I have served as the curator for our vacations for years, and I pour over all the pamphlets and websites to figure out the perfect places to go and activities to pursue. Marc started a tradition years ago where we would plan “bookends”—something special to do at the beginning and end of each trip. While those bookends started out pretty simply, they also got increasingly elaborate. I adopted a bit of a “more is better” philosophy to trip-planning.
I had no expectations for our staycation because we just had never just stayed home before. Here I was with a broken foot, an active puppy, and nine days with my husband at home. My only request was that Marc relax instead of doing a bunch of work around the house.
So, our staycation was simple. Marc slept in and had lazy mornings. I got up to take care of Gracie and to do my exercises. We talked, we read, we played with Gracie, we worked on a mystery puzzle. The puzzle was probably the only thing that was complicated. I bought it online, not realizing that it was actually two puzzles instead of one, with all of the pieces in one bag.
We went out to dinner one night, to an Italian restaurant overlooking Fountain Square. That was nice, but not as great as I thought it would be. I am home alone so much of the time. Somehow I imagined that the world out there is functioning like normal without me. It is just weird to be out in the world and see how abnormal everything is. This restaurant is usually so busy, but the shelf on the inside of the railing didn’t have a single person leaning against it nursing a beer. There were few waiters and few customers. It was just a little eerie and sad.
Marc suggested a spontaneous outing to Joseph Beth bookstore and that turned out to be a luxury and the highlight of the week. There were few people inside and masks were required. I felt safe meandering the different sections, just taking my time. Just being. Simple.
It is amazing to me how much I enjoy just spending time with Marc, even after thirty-six years of marriage. He’s intelligent and funny and kind and he makes me feel good. Few of our conversations were profound or serious. I guess we meandered with our minds, going from one topic to another without any grand framework or notion of where we wanted to wind up.
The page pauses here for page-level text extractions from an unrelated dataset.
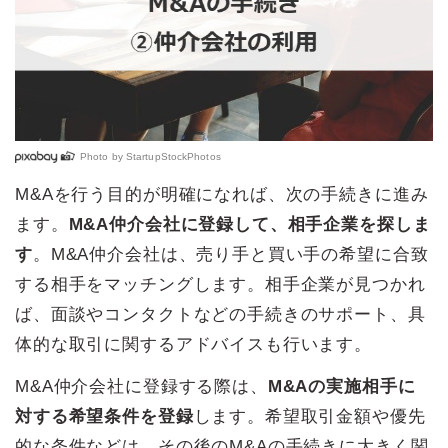
Photo by
StartupStockPhotos
M&Aを行う目的が明確になれば、次の手続きに進み
ます。
M&A仲介会社に登録して、相手企業を探しま
す
。M&A仲介会社は、売り手と買い手の希望に合致
する相手をマッチングします。相手企業が見つかれ
ば、面談やコンタクトなどの手続きのサポート、具
体的な取引に関するアドバイスも行います。
M&A仲介会社に登録する際は、
M&Aの実施相手に
対する希望条件を登録
します。希望取引金額や優先
的な条件などは、その後のM&Aの手続きに大きく関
It was all nice, and perhaps I have underrated nice all my life, just like I’ve underrated simple. I am as relaxed as I would have been after a week at the beach during normal times. I am probably far more relaxed that I would have been had we gone to Florida as planned. Nice was enough for me this year.
I know everyone has had plans canceled or changed or downsized these last few months. I expect that will go one for awhile. Learning to enjoy the simple was important to me. It allowed me to reframe my expectations and understand what is really important. Perhaps embracing the simple would help you as well?
Our ending bookend this year was a Google Hangouts call with all our sons. It was very simple and very nice indeed!